All of the records below should be retyped exactly, with no pictures included.

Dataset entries

________________________________________

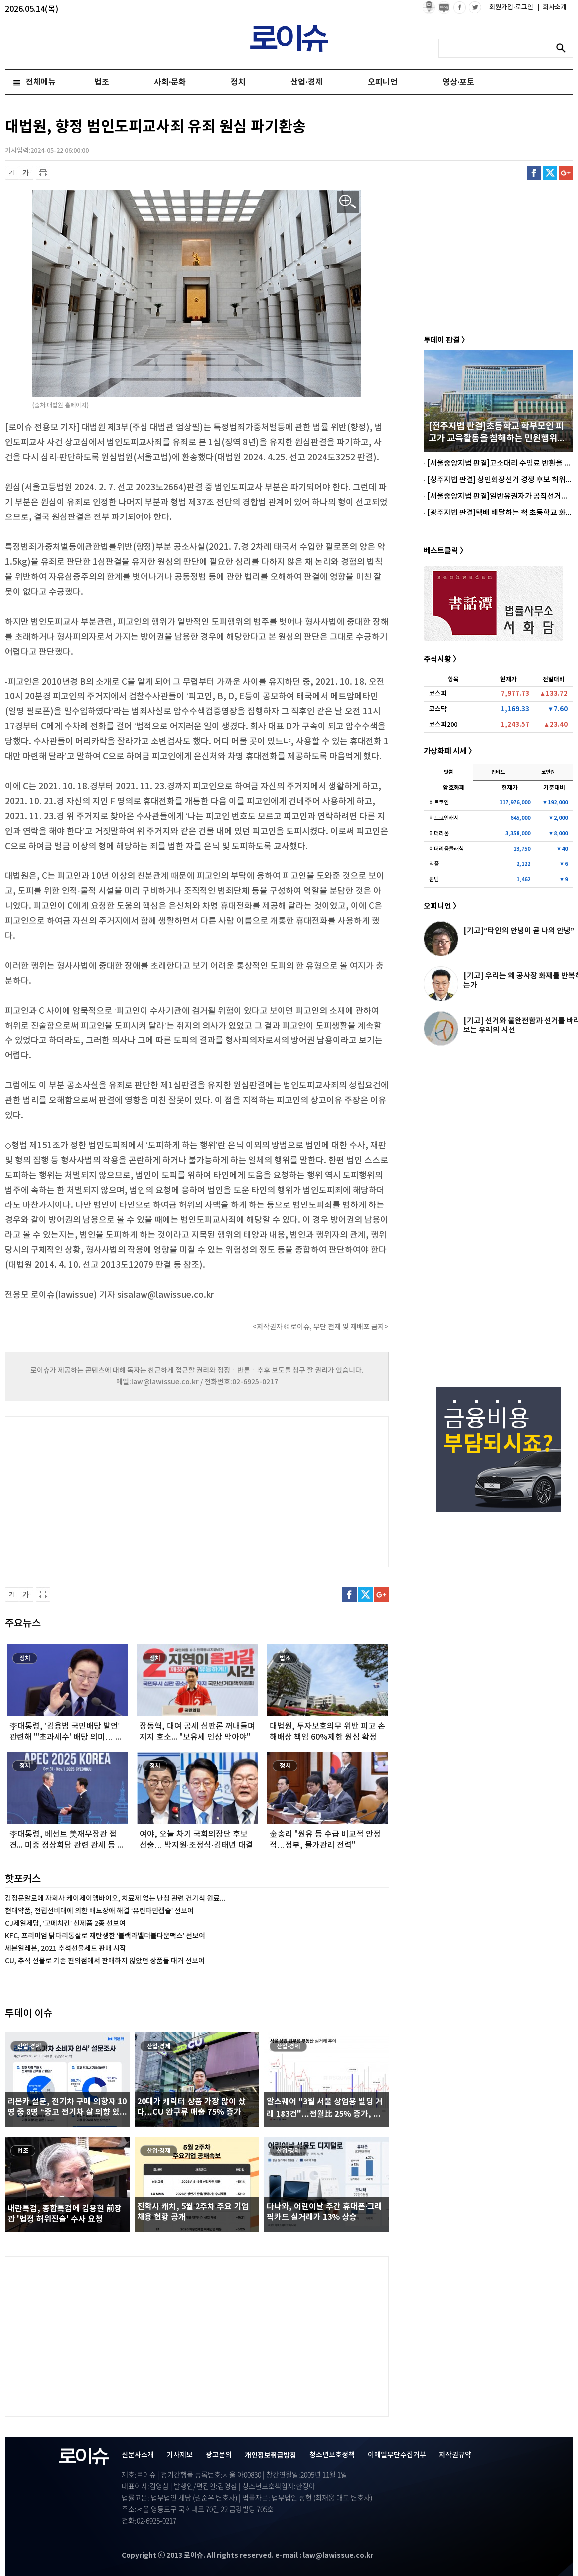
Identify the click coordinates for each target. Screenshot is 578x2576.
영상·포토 (458, 82)
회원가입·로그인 (512, 7)
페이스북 (534, 173)
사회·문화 (170, 82)
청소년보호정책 (332, 2455)
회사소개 (552, 7)
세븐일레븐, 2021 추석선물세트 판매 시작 (65, 1948)
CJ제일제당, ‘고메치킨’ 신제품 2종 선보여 (65, 1923)
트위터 (550, 173)
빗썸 (448, 772)
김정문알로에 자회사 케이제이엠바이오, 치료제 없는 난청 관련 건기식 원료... (115, 1898)
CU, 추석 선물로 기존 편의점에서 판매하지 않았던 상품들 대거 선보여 (105, 1961)
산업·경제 (306, 82)
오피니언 (383, 82)
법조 (101, 82)
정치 (238, 82)
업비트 (498, 772)
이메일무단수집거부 (397, 2455)
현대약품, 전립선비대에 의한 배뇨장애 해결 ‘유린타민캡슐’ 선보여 (99, 1911)
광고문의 (219, 2455)
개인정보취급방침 (270, 2455)
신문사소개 (138, 2455)
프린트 (43, 173)
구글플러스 (566, 173)
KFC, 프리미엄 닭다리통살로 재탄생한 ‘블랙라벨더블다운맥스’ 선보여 (105, 1936)
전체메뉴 (41, 82)
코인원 (548, 772)
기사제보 (180, 2455)
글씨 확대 (26, 173)
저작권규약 (455, 2455)
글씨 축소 (12, 173)
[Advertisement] (104, 1490)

________________________________________

# [Answer space]
Identify the click coordinates for each target. Screenshot is 578x2576.
영상·포토 (458, 82)
회원가입·로그인 (512, 7)
페이스북 (534, 173)
사회·문화 (170, 82)
청소년보호정책 (332, 2455)
회사소개 (552, 7)
세븐일레븐, 2021 추석선물세트 판매 시작 (65, 1948)
CJ제일제당, ‘고메치킨’ 신제품 2종 선보여 (65, 1923)
트위터 (550, 173)
빗썸 (448, 772)
김정문알로에 자회사 케이제이엠바이오, 치료제 없는 난청 관련 건기식 원료... (115, 1898)
CU, 추석 선물로 기존 편의점에서 판매하지 않았던 상품들 대거 선보여 (105, 1961)
산업·경제 (306, 82)
오피니언 (383, 82)
법조 (101, 82)
정치 (238, 82)
업비트 (498, 772)
이메일무단수집거부 (397, 2455)
현대약품, 전립선비대에 의한 배뇨장애 해결 ‘유린타민캡슐’ 선보여 (99, 1911)
광고문의 (219, 2455)
개인정보취급방침 (270, 2455)
신문사소개 (138, 2455)
프린트 (43, 173)
구글플러스 (566, 173)
KFC, 프리미엄 닭다리통살로 재탄생한 ‘블랙라벨더블다운맥스’ 선보여 (105, 1936)
전체메뉴 (41, 82)
코인원 (548, 772)
기사제보 (180, 2455)
글씨 확대 (26, 173)
저작권규약 (455, 2455)
글씨 축소 (12, 173)
[Advertisement] (104, 1490)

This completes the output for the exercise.